I want to identify the common characters in 2 str slices and decided to come up with a function that takes 2 str slices and returns the intersection of the characters of the 2 slices. However I'm fighting with the compiler on this one. Any help? The Iterator return type should not be kept, I just want some type that I can easily manipulate in further functions. (Just started learning Rust :-))
fn common_chars<'a>(s1: &'a str, s2: &'a str) -> impl Iterator<Item = &'a char> {
let a : HashSet<char> = HashSet::from_iter(s1.chars());
let b : HashSet<char> = HashSet::from_iter(s2.chars());
return a.intersection(&b);
}
I'm getting the following error:
mathieu@linda:~/code/aoc/2022/day3 (main)$ cargo build
Compiling day3 v0.1.0 (/home/mathieu/code/aoc/2022/day3)

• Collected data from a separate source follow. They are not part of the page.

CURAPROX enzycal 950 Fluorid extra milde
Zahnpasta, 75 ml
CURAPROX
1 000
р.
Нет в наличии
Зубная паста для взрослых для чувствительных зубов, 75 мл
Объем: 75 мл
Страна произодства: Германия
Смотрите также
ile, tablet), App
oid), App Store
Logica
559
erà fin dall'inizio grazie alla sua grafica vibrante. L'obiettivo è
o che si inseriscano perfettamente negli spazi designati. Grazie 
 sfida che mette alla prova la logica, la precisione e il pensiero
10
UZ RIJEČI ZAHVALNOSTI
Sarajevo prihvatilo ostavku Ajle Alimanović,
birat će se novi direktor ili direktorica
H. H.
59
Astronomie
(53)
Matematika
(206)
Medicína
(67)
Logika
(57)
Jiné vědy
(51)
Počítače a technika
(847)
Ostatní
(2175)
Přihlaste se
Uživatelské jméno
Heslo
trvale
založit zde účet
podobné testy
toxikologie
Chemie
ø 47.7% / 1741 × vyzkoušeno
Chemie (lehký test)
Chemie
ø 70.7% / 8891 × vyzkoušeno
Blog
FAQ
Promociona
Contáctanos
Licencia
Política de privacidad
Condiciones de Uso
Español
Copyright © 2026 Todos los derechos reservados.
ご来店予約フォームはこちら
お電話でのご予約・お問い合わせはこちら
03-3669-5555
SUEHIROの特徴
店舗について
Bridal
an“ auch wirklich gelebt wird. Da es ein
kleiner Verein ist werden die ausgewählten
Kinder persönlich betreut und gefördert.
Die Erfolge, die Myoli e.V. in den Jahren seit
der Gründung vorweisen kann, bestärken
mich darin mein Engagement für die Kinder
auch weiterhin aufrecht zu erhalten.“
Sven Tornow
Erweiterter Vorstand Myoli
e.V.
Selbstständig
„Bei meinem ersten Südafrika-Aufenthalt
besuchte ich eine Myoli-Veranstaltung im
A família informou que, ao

error[E0515]: cannot return value referencing local variable `b`
--> src/main.rs:19:12
|
19 | return a.intersection(&b);
| ^^^^^^^^^^^^^^^--^
| | |
| | `b` is borrowed here
| returns a value referencing data owned by the current function
|
= help: use `.collect()` to allocate the iterator
error[E0515]: cannot return reference to local variable `a`
--> src/main.rs:19:12
|
19 | return a.intersection(&b);
| ^^^^^^^^^^^^^^^^^^ returns a reference to data owned by the current function
Then you can simply collect elements into a vector or a hashset. For that you can do, a.intersection(&b).collect() and adjust the return type to be Vec<char> or HashSet<char>.
error[E0515]: cannot return value referencing local variable `b`
--> src/main.rs:19:12
|
19 | return a.intersection(&b).collect();
| ^^^^^^^^^^^^^^^--^^^^^^^^^^^
| | |
| | `b` is borrowed here
| returns a value referencing data owned by the current function
error[E0515]: cannot return value referencing local variable `a`
--> src/main.rs:19:12
|
19 | return a.intersection(&b).collect();
| ------------------^^^^^^^^^^
| |
| returns a value referencing data owned by the current function
| `a` is borrowed here
You can't return a Vec<&'a char> with the technique you are using. The HashSet copies the characters of the string into itself, and the a.intersection(&b) returns an iterator referring to the characters in the set and not the string. Since the set is local to the function, you cannot return a reference to it.
You can return a Vec<char> here and instead do return a.intersection(&b).copied().collect();.